BRIEF: Where the records below reach the line containing "Image resolution: width=846, height=1790.", start transcribing, and end with the line containing "Inicio (63, 479)", exactly and with nothing else added.

EXERCISE INPUTS: Begin

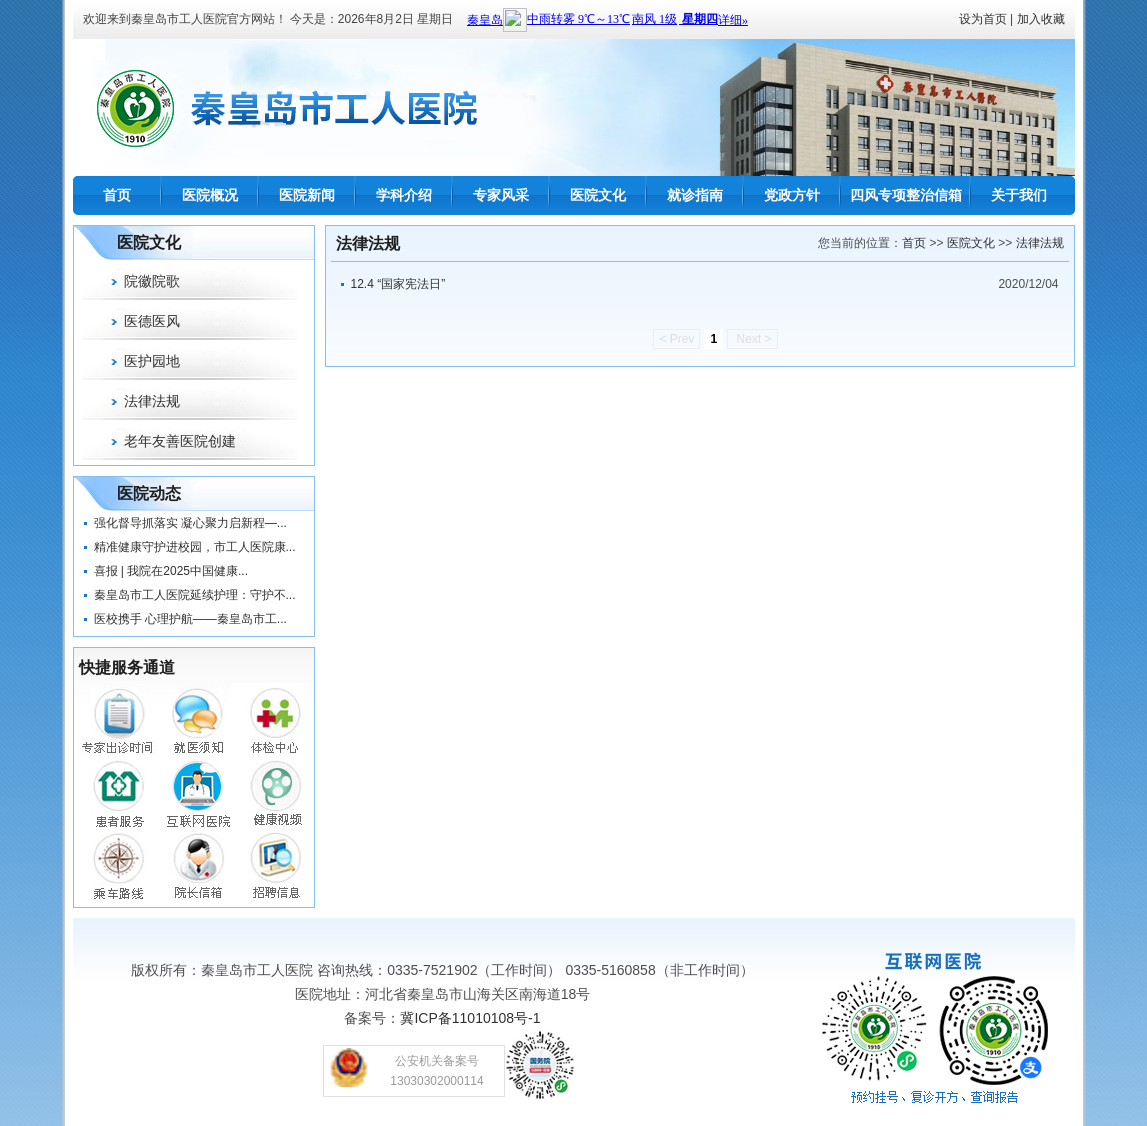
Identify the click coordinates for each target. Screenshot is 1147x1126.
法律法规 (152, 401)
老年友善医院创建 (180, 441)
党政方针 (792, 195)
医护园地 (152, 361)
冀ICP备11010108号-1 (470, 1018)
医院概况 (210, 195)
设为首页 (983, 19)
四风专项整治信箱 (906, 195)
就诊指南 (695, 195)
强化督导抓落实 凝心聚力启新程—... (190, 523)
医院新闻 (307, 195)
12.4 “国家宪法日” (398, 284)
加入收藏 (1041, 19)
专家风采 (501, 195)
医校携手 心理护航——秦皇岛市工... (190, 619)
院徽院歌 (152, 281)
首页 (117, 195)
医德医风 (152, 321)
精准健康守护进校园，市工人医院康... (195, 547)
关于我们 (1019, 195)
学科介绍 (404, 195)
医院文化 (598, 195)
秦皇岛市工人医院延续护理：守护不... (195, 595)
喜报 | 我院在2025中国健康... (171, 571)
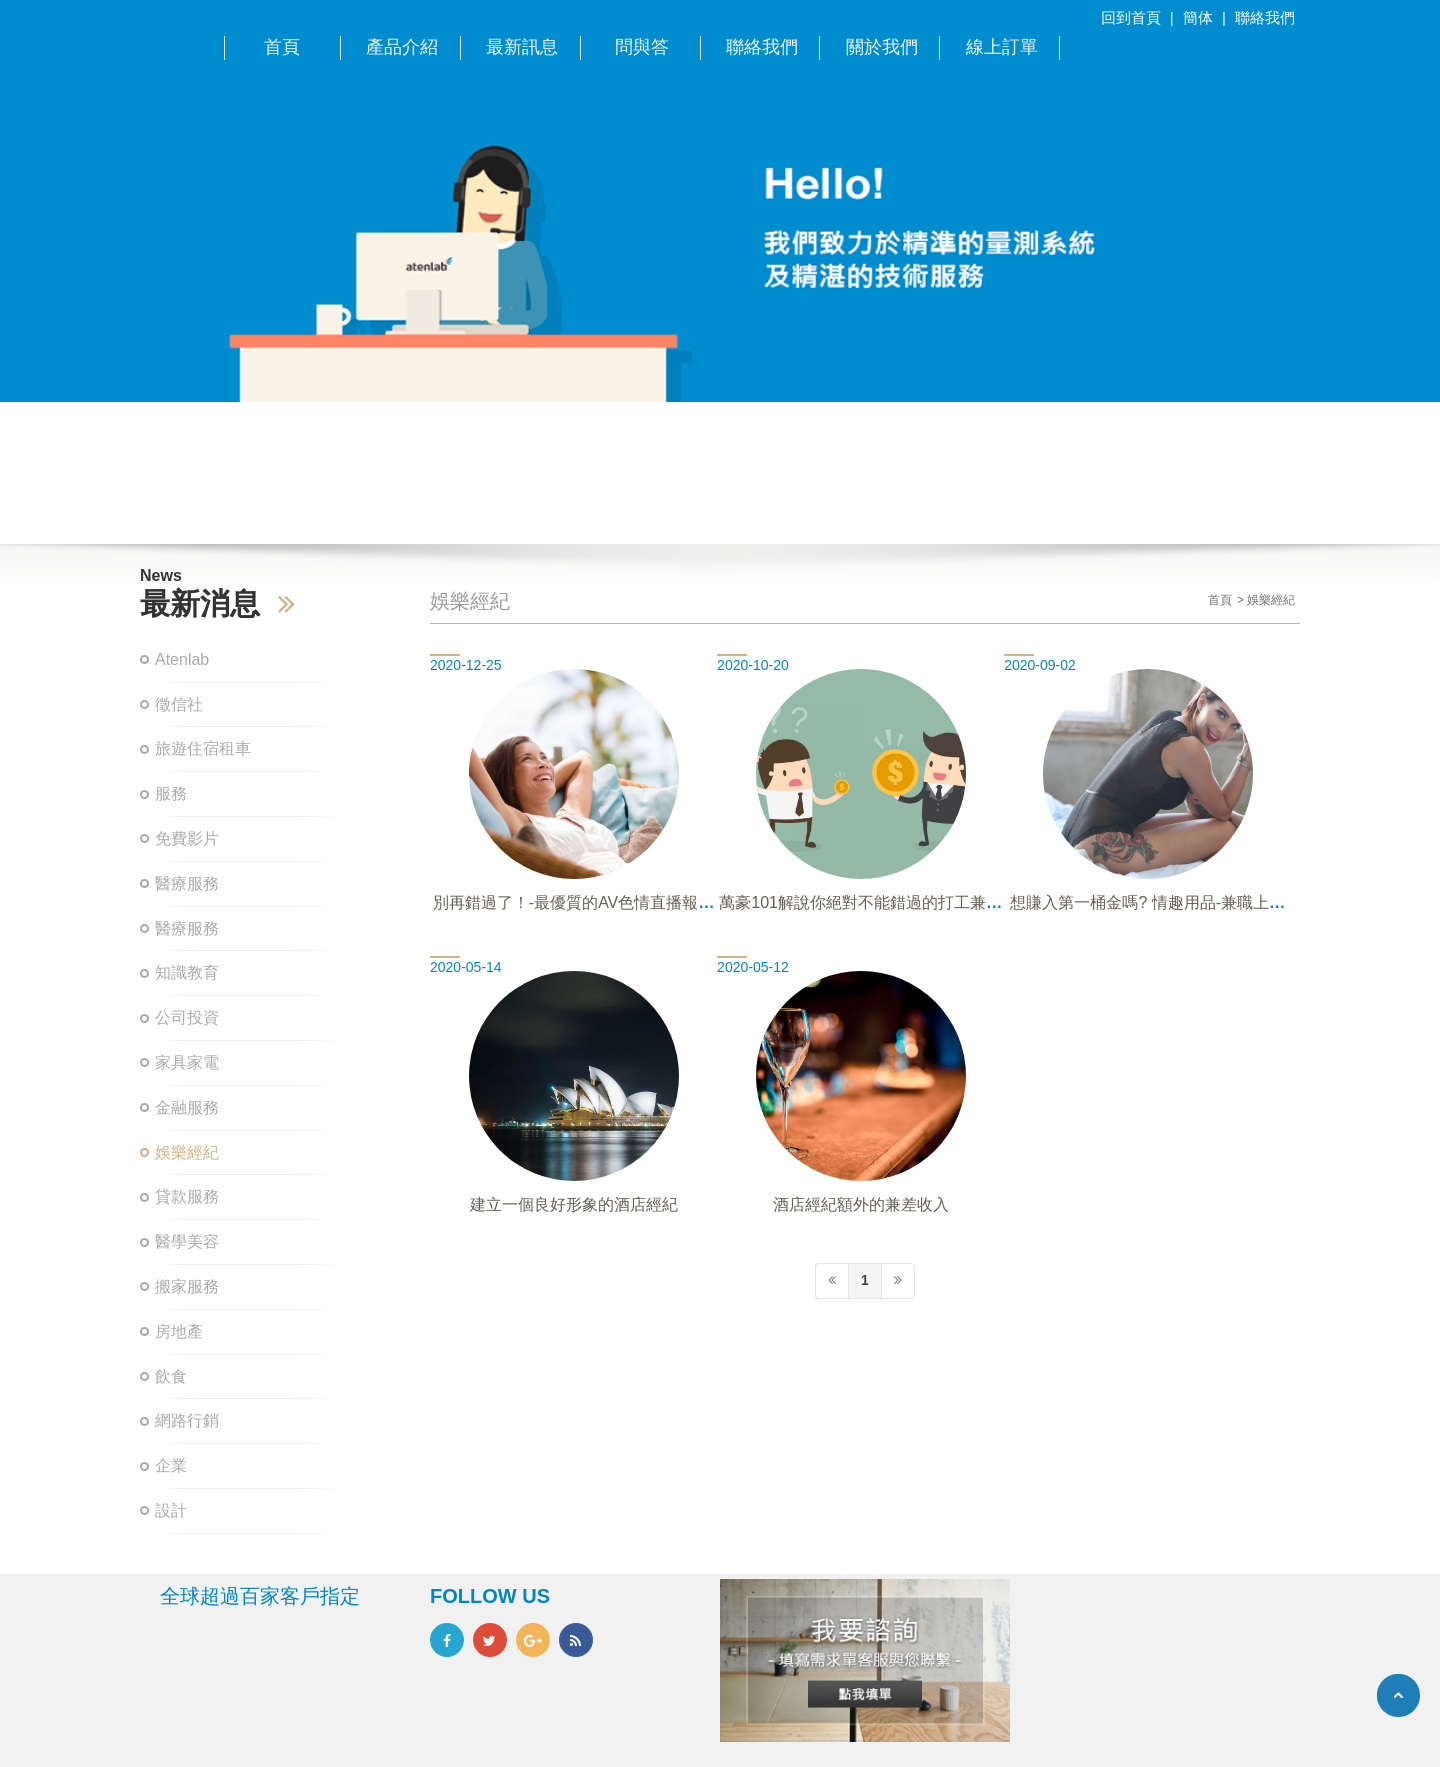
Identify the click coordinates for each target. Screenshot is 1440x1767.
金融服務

EXERCISE INPUTS: End
EXERCISE INPUTS: Begin

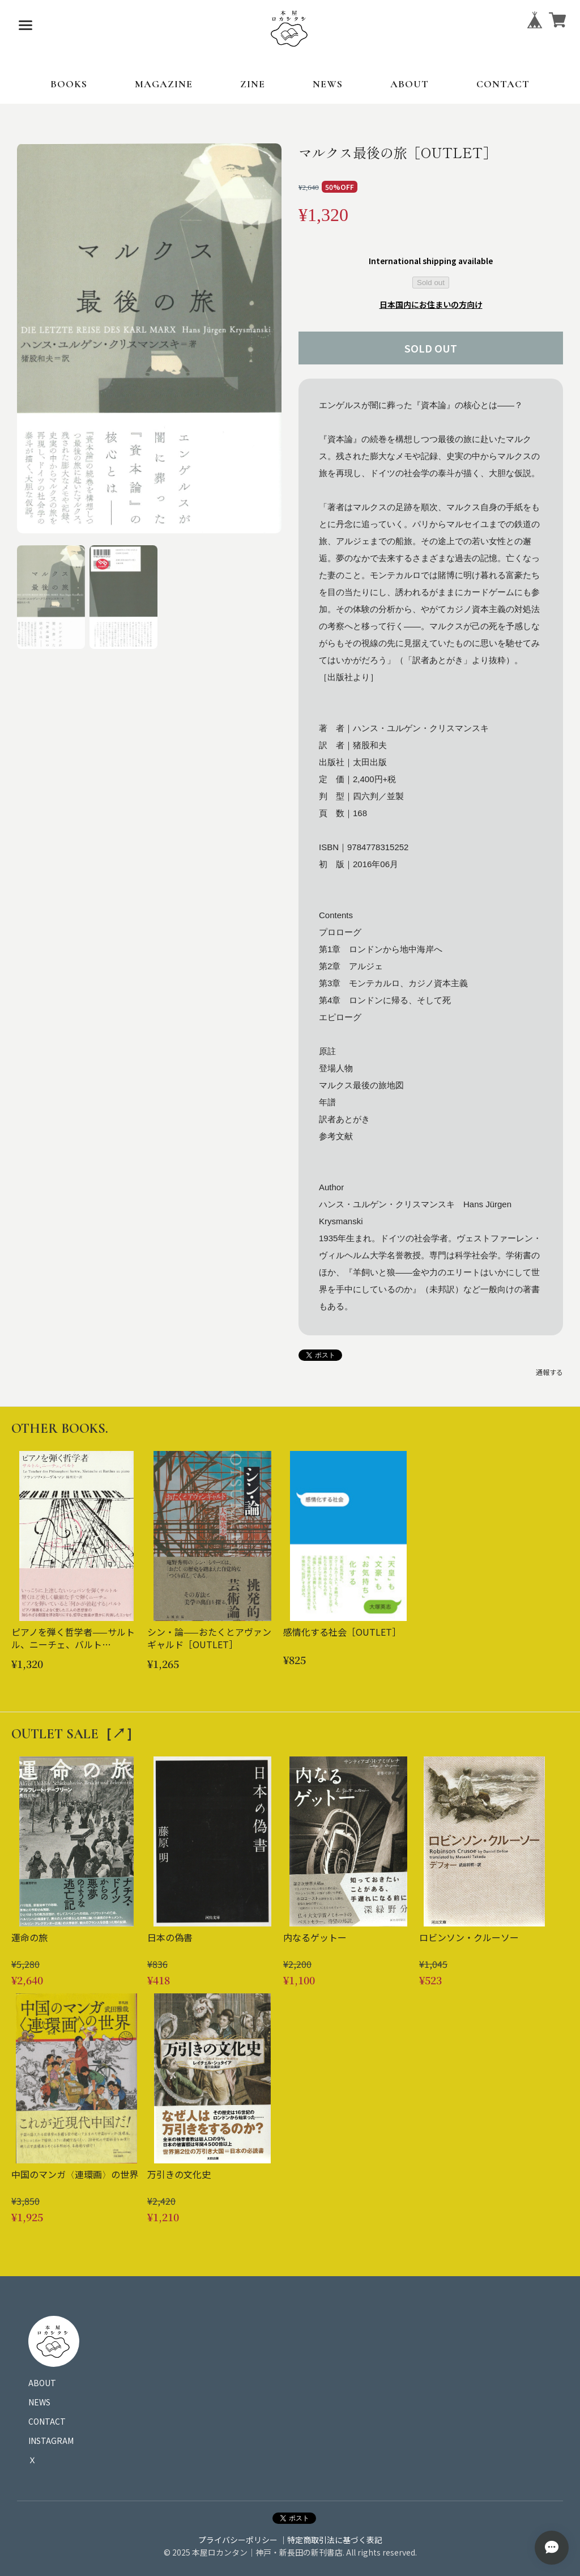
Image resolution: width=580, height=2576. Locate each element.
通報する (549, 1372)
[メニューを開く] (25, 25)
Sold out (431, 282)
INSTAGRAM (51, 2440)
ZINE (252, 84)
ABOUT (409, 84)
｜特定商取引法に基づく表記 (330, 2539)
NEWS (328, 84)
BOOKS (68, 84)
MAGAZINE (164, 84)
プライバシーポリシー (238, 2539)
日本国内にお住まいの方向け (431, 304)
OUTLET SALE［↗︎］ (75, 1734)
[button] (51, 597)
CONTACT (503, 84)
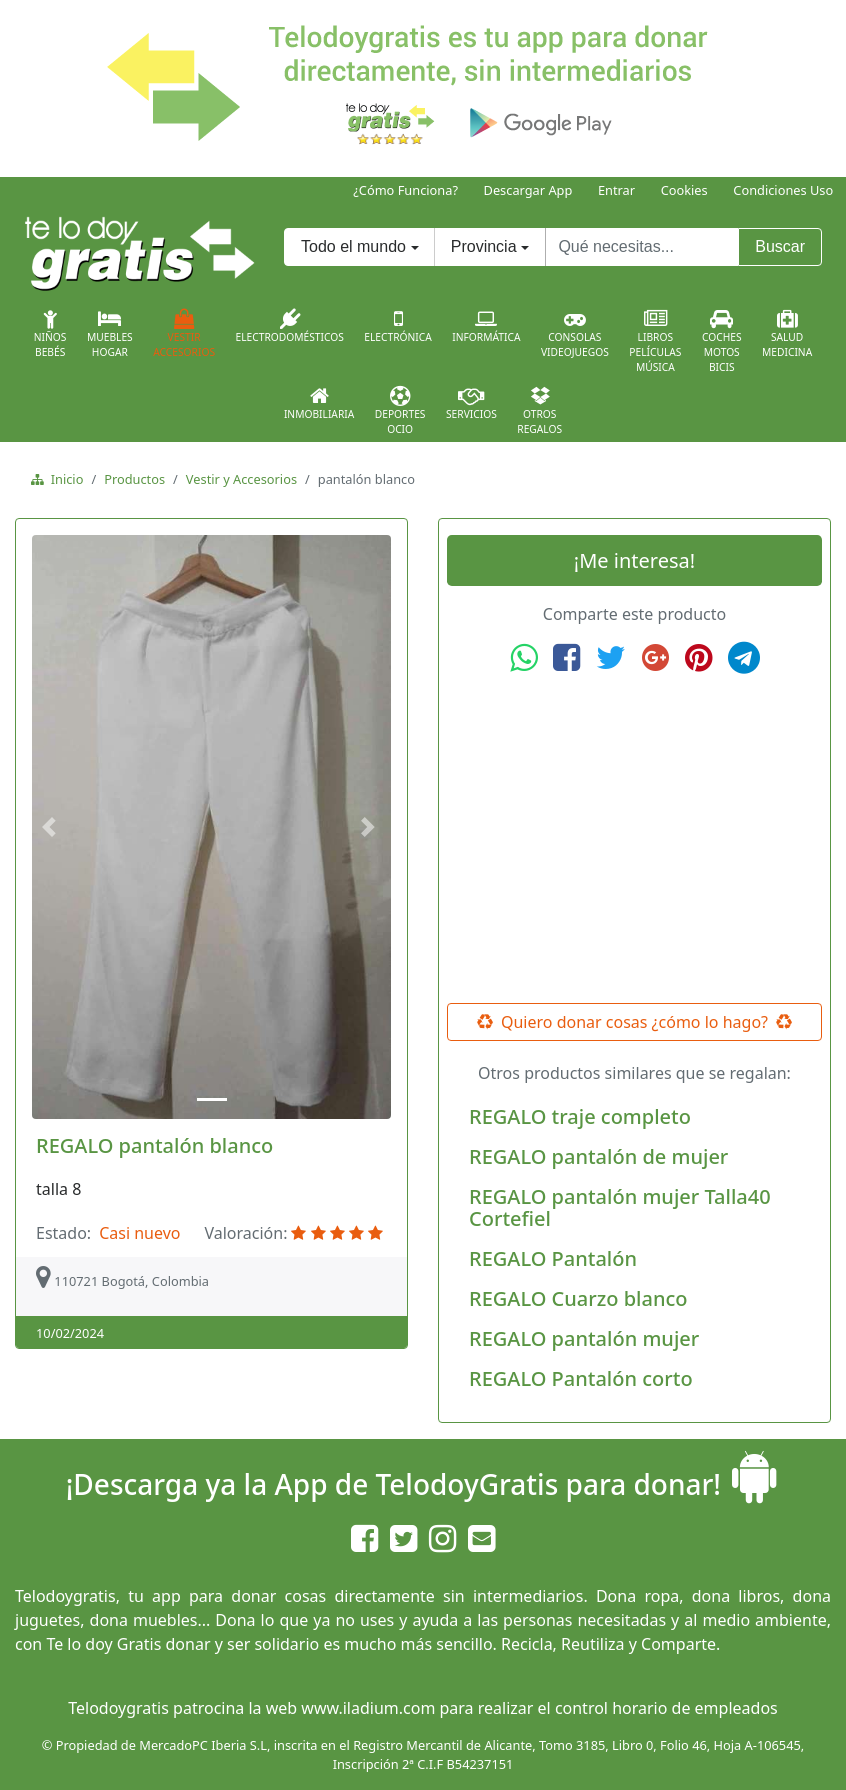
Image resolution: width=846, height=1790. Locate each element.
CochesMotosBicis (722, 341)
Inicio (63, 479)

EXERCISE INPUTS: End

ANSWER:
Image resolution: width=846, height=1790. Locate each element.
CochesMotosBicis (722, 341)
Inicio (63, 479)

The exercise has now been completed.